June 23, 2026By Get Your Roman Tours Team
Piazza Colonna: Rome's Political Square and Its Ancient Marble Column

Piazza Colonna sits at the heart of Rome's modern political life, flanked by the Palazzo Chigi (the official residence of Italy's Prime Minister) and dominated by an immense, intricately carved ancient Roman column that has stood on this exact spot for over 1,800 years. It's a square where ancient imperial propaganda and contemporary Italian governance sit, almost uncomfortably, within sight of one another.

Why Rome built two near-identical monuments at all

It's worth asking why the imperial administration would commission a near-replica of an existing monument type rather than designing something entirely new. The answer lies in how Roman political messaging worked: by deliberately echoing Trajan's earlier, celebrated column, Marcus Aurelius's successors signaled continuity with a respected predecessor's legacy, reassuring the public and the army that the empire's military traditions and triumphs remained unbroken even amid more difficult, defensive frontier campaigns. Borrowing a successful visual format wasn't seen as a lack of originality in Roman commemorative art, it was a deliberate, well-understood way of claiming legitimacy through association with an admired prior reign.

Marcus Aurelius, the philosopher emperor

Marcus Aurelius is remembered today as much for his philosophical writings as for his military campaigns, his private journal, later published as the Meditations, remains one of the most widely read works of Stoic philosophy nearly two thousand years after it was written, offering a uniquely personal window into the private reflections of a Roman emperor grappling with duty, mortality, and the burdens of power while actively commanding troops on a difficult frontier campaign.
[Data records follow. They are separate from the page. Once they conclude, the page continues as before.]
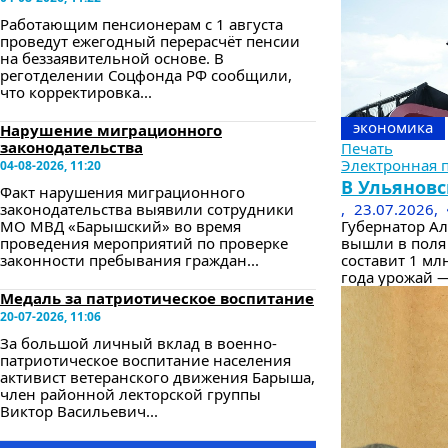
Работающим пенсионерам с 1 августа
проведут ежегодный перерасчёт пенсии
на беззаявительной основе. В
реготделении Соцфонда РФ сообщили,
что корректировка...
экономика
Нарушение миграционного
законодательства
Печать
Электронная 
04-08-2026, 11:20
В Ульяновс
Факт нарушения миграционного
законодательства выявили сотрудники
,
23.07.2026,
МО МВД «Барышский» во время
Губернатор Ал
проведения мероприятий по проверке
вышли в поля
законности пребывания граждан...
составит 1 мл
года урожай —
Медаль за патриотическое воспитание
20-07-2026, 11:06
За большой личный вклад в военно-
патриотическое воспитание населения
активист ветеранского движения Барыша,
член районной лекторской группы
Виктор Васильевич...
That dual identity, philosopher and battlefield commander, makes the column's relentlessly martial imagery feel slightly at odds with how Marcus Aurelius is popularly remembered today, a reminder that even the most introspective Roman emperors were still, first and foremost, expected to lead armies and project military strength to survive politically.
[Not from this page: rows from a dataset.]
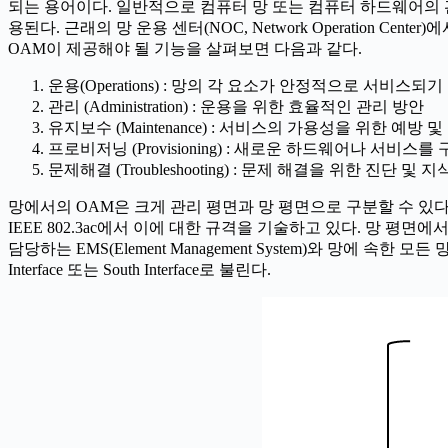
되는 용어이다. 일반적으로 컴퓨터 망 또는 컴퓨터 하드웨어의 관점
용된다. 근래의 망 운용 센터(NOC, Network Operation Ce
OAM이 제공해야 될 기능을 살펴보면 다음과 같다.
운용(Operations) : 망의 각 요소가 안정적으로 서비스되
관리 (Administration) : 운용을 위한 효율적인 관리 방안
유지보수 (Maintenance) : 서비스의 가용성을 위한 예방 
프로비저닝 (Provisioning) : 새로운 하드웨어나 서비스를
문제해결 (Troubleshooting) : 문제 해결을 위한 진단 
망에서의 OAM은 크게 관리 평면과 망 평면으로 구분할 수 있다. 망 평면(
IEEE 802.3ac에서 이에 대한 규격을 기술하고 있다. 망 평면에서의 망 
담당하는 EMS(Element Management System)와 망에 속한 
Interface 또는 South Interface로 불린다.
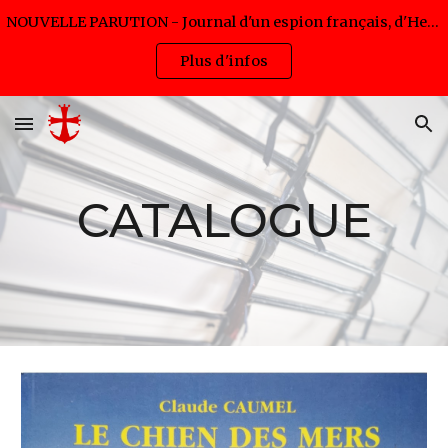
NOUVELLE PARUTION - Journal d'un espion français, d'Hervé Pijac - Disponible en livre et eBook (lancement 5,99€ jusqu'au 12/08/2026)
Skip to main content
Skip to navigation
Plus d'infos
CATALOGUE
The Column of Marcus Aurelius

The square's namesake monument is the Column of Marcus Aurelius, completed around 193 AD to commemorate the emperor's military campaigns against Germanic and Sarmatian tribes along Rome's northern frontier during the 170s AD. Standing roughly 30 meters tall, the column is wrapped from base to capital in a continuous spiral relief carving depicting battle scenes, river crossings, and the emperor addressing his troops, a format directly modeled on, and clearly intended to rival, Trajan's Column elsewhere in the city, built several decades earlier to commemorate an earlier emperor's military triumphs.

Compared to Trajan's Column, the relief carving here is generally considered cruder and more emotionally charged, with deeper shadows, more dramatic gestures, and scenes emphasizing suffering and divine intervention (including a famous "rain miracle" panel showing a god answering Roman prayers with a life-saving storm) rather than the calm, orderly triumphalism of the earlier monument, a stylistic shift some historians link to the increasingly turbulent, crisis-driven character of the later Roman Empire.

A statue of Marcus Aurelius himself once topped the column, lost sometime in the medieval period; the current statue of Saint Paul, added in 1589 under Pope Sixtus V's program of repurposing ancient monuments with Christian symbolism, has stood atop it ever since, the same pope responsible for similarly topping Trajan's Column with a statue of Saint Peter.

How Romans actually use the square today

Despite its political significance, Piazza Colonna functions day-to-day as a fairly ordinary stretch of the Via del Corso shopping district, with office workers cutting through during lunch breaks, shoppers passing between high-street stores, and the occasional journalist or camera crew setting up near Palazzo Chigi for a scheduled press event. That ordinary, working rhythm contrasts sharply with the square's outsized symbolic importance, and it's part of what makes the column's continued presence feel less like a museum piece and more like a genuinely embedded part of the city's daily life, ancient imperial propaganda, still standing, mostly ignored by people rushing past it on their way to lunch.

Palazzo Chigi, the seat of Italian government

On the square's southern side stands Palazzo Chigi, a Renaissance palace that has served as the official residence and office of the President of the Council of Ministers (Italy's Prime Minister) since 1961. Built originally for the Aldobrandini family in the 16th century and later acquired by the Chigi family, the palace's political importance means the square periodically hosts the kind of visible security presence, press gatherings, and occasional protests that come with proximity to a sitting head of government, giving Piazza Colonna a noticeably more official, businesslike atmosphere than Rome's more purely touristic piazzas.

A column that nearly fell

Like many ancient Roman monuments, the column suffered centuries of neglect, earthquake damage, and structural settling before undergoing major restoration in the 16th century under Pope Sixtus V, the same energetic, monument-obsessed pontiff responsible for relocating numerous obelisks across the city and re-Christianizing several ancient columns with new statues on top. Without that restoration campaign, it's likely the column would have suffered the same fate as so many other ancient Roman monuments, gradually quarried away or collapsed into ruin rather than surviving intact into the present day.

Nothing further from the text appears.